Quand sont sorties les dates de concert au Casino de Paris, il y avait un petit texte qui l'accompagnait dans lequel vous disiez : "Ni trop vieille, ni trop fatiguée, mais un peu lasse d'être casée dans le glorieux passé des années 80". Qu'entendez-vous par là ?
Pendant 40 ans, j'ai proposé des nouveautés qui sont passées presque inaperçues.
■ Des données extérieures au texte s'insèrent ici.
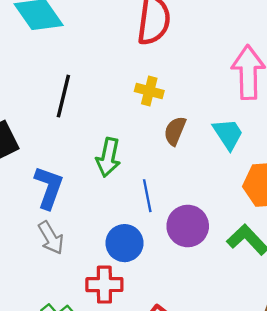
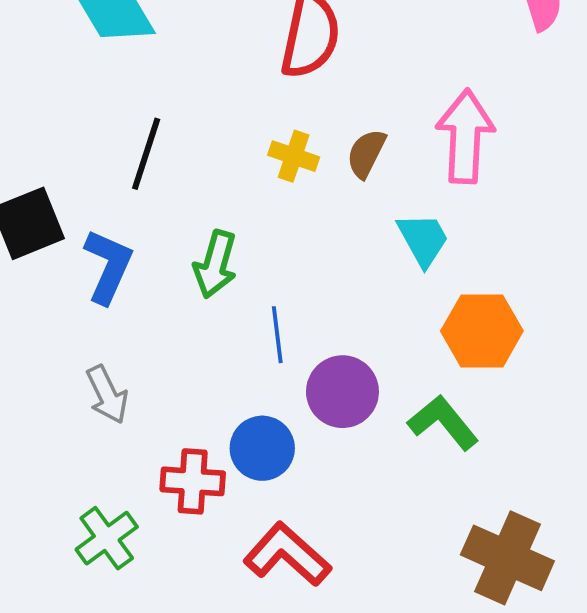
brown semicircle: (175, 131) -> (366, 153), moved
blue L-shape: (49, 187) -> (108, 266), moved
blue circle: (124, 243) -> (262, 448), moved

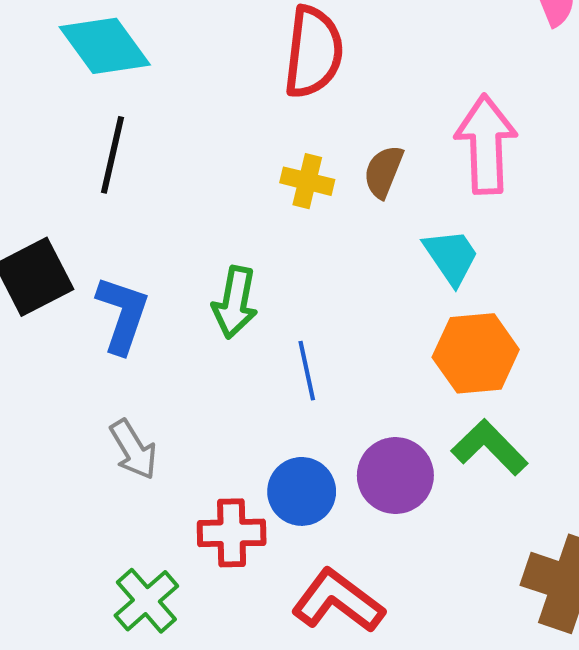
black line: (146, 154) -> (112, 155), moved
orange hexagon: (482, 331) -> (476, 353), moved
purple circle: (342, 392) -> (395, 476), moved

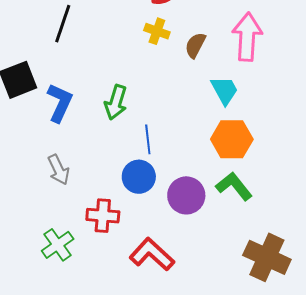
yellow cross: (307, 181) -> (157, 31), moved
blue circle: (302, 491) -> (139, 177), moved

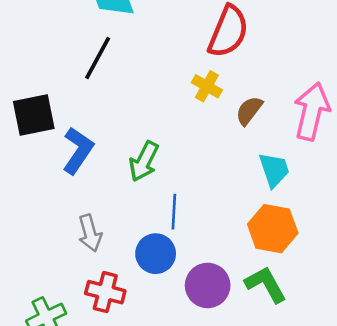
gray arrow: (59, 170) -> (90, 233), moved

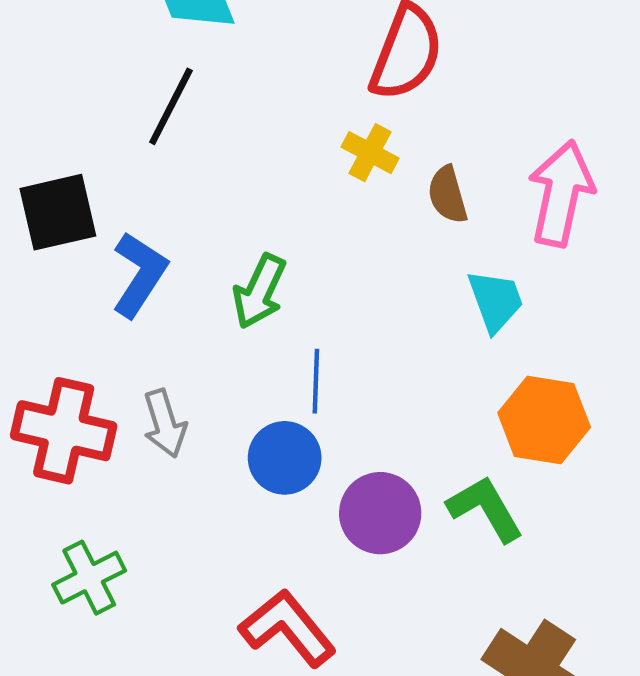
brown semicircle: (249, 111) -> (448, 195), turned -52
orange hexagon: (273, 229) -> (544, 420), moved
red cross: (105, 292) -> (64, 431), moved, size x1.4

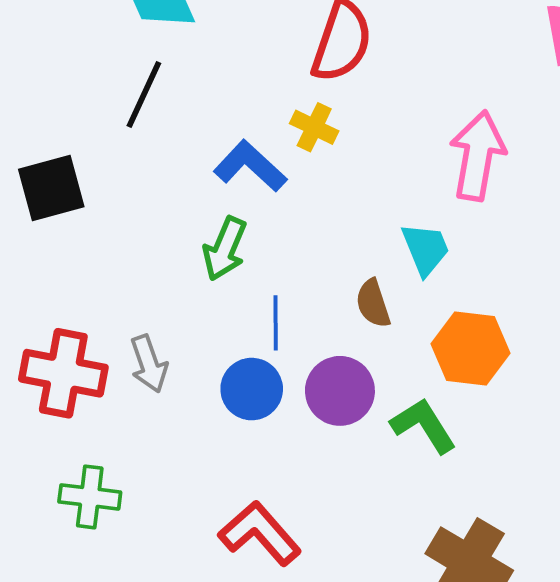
brown semicircle: (448, 195) -> (373, 303), moved
blue L-shape: (139, 275) -> (250, 166), moved, turned -78
purple circle: (380, 513) -> (340, 391), moved
green cross: (89, 578) -> (90, 497), turned 36

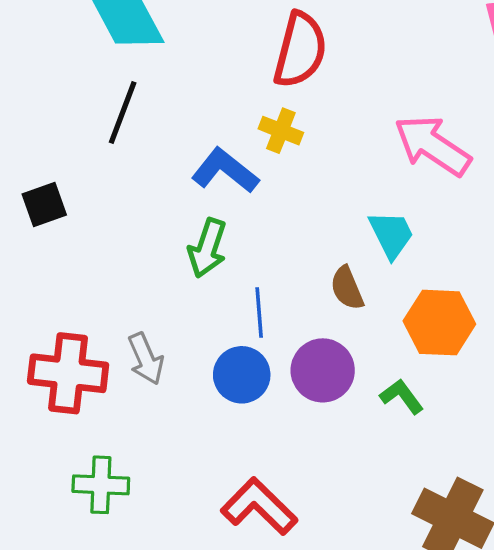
pink arrow: (478, 156) -> (433, 145), turned -62
black square: (51, 188) -> (44, 204), size x0.7
green L-shape: (424, 426) -> (402, 396), size x0.7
Il n'y avait que mes fans qui y allaient, non pas parce que c'est de moins bonne qualité, mais parce que finalement, les gens, lorsqu'on me revoyait, avaient très envie de reparler de ces années 80 et oubliaient que j'existais sur le moment.
"Je suis vraiment dans l'instant présent. D'être tout le temps projetée dans ces années 80, qui ont été des années de gloire bien sûr, mais qui m'ont aussi apporté beaucoup de tristesse avec les départs de Balavoine et de Coluche, ça me bouleverse encore aujourd'hui."
Jeanne Masà franceinfo
Je me suis dit : je n'ai pas d'existence et on ne peut pas résumer 40 ans de chansons avec quatre ou cinq tubes. J'avais l'impression que je voulais proposer plus et qu'on ne m'autorisait pas à proposer plus. C'est ça qui finalement me perturbait un peu.
Quand on regarde bien, vos textes n'ont pas pris une ride. En rouge et noir montre à quel point vous étiez déjà en avance même sur cette notion d'émancipation. Que représente cette chanson pour vous ?
C'est vrai que c'est une chanson qui, encore aujourd'hui, peut résonner dans la tête des gens parce que : "Si l'on m'avait conseillée, j'aurais commis moins d'erreurs", c'est si juste dans ma vie et c'est si juste dans la vie des autres, en fait, c'est une chanson qui sera intemporelle parce que c'est une expérience de vie.
Vous dites d'ailleurs : "J'exilerai mes peurs". Ces peurs existent encore aujourd'hui ?
J'ai beaucoup moins de peurs que dans les années 80 ou lorsque j'étais jeune, bien sûr, parce que la maturité, l'expérience font que je me suis débarrassée de plein de choses, ou je les ai affrontées, ou je les ai dépassées.
"Je n'ai jamais été fragile, mais j'ai souvent été sensible. Et on porte sur ses épaules le poids d'une enfance, d'une vie qui sont parfois des blocages en tant qu'adulte. C'est tout ça qu'il faut savoir et apprendre à dépasser."
Jeanne Masà franceinfo
Ce qui a fait votre singularité, c'est justement que vous revendiquez votre différence, votre originalité, que vous avez envie de la conserver. Comment étiez-vous enfant ?
Je ne sais pas. Je n'aime pas le mot "soumise", mais je ne voulais jamais décevoir mes parents. Voilà, c'était surtout ça. Mais en fait, lorsqu'on ne veut jamais décevoir, on garde une frustration en soi qui est très douloureuse. C'est aussi pour ça que j'ai quitté le foyer familial, ce n'était pas vraiment un foyer...
"Je suis partie en Italie à 17 ans. J'avais besoin de vivre ma vie, d'explorer le monde. Je suis extrêmement curieuse du monde et surtout, je ne voulais pas avoir une vie médiocre."
Jeanne Masà franceinfo
J'ai donné à ma vie un sens qui m'a réjouie et qui m'a soulevée.
Le premier titre qui ouvre l'album Phosphore, c'est : Rien ni personne. Vous y dites que personne, finalement, ne peut comprendre réellement ce qu'on vit, ce qu'on endure. Ça signifie que vous avez cette force-là de vous construire vous-même, de vous faire d'abord confiance.
Dans cet album, il y a surtout des histoires, des histoires d'amour qui tournent mal et c'est vrai que dans Rien ni personne, c'est le désarroi de celui qu'on n'entend jamais, qu'on ne voit pas et qui meurt d'amour. Et en fait, plutôt que de mourir, lui va tuer celui qui ne le regarde pas, qui ne le voit pas et qui l'a trahi. Je crois que parfois le manque d'amour entraîne la folie.